SAMPIT – Sekretaris Dinas Kesehatan Kotawaringin Timur (Kotim) Ali menyampaikan, remaja putri paling rentan terkena anemia terutama ketika tidak rutin mengkonsumsi tablet tambah darah (TTD). Bahkan menurut WHO prevalensi anemia pada wanita di Indonesia yaitu sebesar 23,9%, yang terbagi dari prevalensi anemia pada wanita umur 5-14 tahun sebesar 26,4% dan umur 15-25 tahun sebesar 18,4%.
“Dan data kami di Kotim rata-rata memang 30% remaja putri mengalami anemia. Hal itu juga berkaitan dengan siklus biologi yang mereka alami yaitu haid,”ujarnya, Jumat 19 Juli 2024.

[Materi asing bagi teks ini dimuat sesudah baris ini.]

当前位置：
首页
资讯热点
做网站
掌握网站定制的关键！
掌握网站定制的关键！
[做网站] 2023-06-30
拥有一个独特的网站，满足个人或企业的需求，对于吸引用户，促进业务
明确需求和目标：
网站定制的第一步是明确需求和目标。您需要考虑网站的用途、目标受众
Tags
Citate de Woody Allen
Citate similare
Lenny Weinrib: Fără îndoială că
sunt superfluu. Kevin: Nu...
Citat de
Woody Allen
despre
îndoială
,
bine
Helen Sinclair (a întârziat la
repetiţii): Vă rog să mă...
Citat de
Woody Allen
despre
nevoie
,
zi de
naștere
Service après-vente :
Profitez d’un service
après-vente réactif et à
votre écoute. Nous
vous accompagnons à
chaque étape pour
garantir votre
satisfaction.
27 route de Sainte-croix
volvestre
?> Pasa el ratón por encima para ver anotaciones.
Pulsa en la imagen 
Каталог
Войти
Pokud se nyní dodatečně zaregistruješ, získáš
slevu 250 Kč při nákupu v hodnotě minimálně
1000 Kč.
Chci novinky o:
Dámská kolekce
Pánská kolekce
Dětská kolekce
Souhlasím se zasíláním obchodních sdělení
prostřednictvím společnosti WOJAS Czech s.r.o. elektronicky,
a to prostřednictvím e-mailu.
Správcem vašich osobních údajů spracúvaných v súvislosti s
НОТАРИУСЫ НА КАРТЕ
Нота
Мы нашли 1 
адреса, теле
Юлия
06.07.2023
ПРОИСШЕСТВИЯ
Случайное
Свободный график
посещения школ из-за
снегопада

Ketika asupan gizi kurang kata Ali, maka resikonya adalah anemia, dan resiko anemia ini akan berakibat terhadap kesehatan diri maupuan pada saat melangsungkan hidup lebih lanjut seperti kehamilan dan lainnya sangat beresiko terhadap kesehatan dan keturunannya.

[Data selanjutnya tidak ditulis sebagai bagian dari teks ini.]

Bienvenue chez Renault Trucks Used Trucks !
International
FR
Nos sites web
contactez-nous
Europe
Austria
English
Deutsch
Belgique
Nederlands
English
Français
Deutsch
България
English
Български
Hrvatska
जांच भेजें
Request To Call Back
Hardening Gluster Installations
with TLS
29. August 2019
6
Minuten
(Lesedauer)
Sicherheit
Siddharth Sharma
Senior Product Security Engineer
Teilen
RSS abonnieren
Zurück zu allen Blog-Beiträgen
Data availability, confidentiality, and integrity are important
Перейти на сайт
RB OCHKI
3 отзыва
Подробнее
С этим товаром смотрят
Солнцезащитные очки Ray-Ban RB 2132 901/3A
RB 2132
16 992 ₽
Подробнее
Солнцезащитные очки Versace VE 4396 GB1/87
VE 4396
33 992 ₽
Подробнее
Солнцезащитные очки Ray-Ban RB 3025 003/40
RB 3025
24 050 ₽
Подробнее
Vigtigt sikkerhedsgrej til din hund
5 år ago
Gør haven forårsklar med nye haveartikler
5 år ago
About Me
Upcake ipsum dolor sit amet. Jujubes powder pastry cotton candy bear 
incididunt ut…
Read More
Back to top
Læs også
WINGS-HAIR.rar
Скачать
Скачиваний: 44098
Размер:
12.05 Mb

“Anemia yang tinggi kemungkinan karena kesadaran anak-anak mengkonsumsi gizi secara berimbang kurang. Kita tahu mungkin banyak sumber alam yang bisa dimanfaatkan seperti sayur mayur yang disini banyak ditemukan yakni bayam dan kelakai. Itu kandungan gizinya cukup tinggi, tapi karena perilaku rata-rata remaja ini kurang kesadaran mengkonsumi itu sehingga banyak mengalami kekurangan sel darah,”jelasnya.
Ia juga menyampaikan, perilaku suka memakan makanan cepat saji juga tanpa disadari bisa mengakibatkan anemia pada usia remaja karena kandungan gizi yang tidak seimbang.
“Maka dari itu pemerintah menganjurkan konsumsi tablet tambah darah, utamanya untuk remaja putri, sebanyak satu kali dalam seminggu. Hal ini akan mencegah terjadinya anemia pada remaja, dan tentu tubuh akan lebih siap saat menstruasi karena asupan zat besi telah rutin dikonsumsi tiap minggunya. Remaja putri bisa minum tablet tambah darah mulai usia 12-18 tahun,”pungkasnya.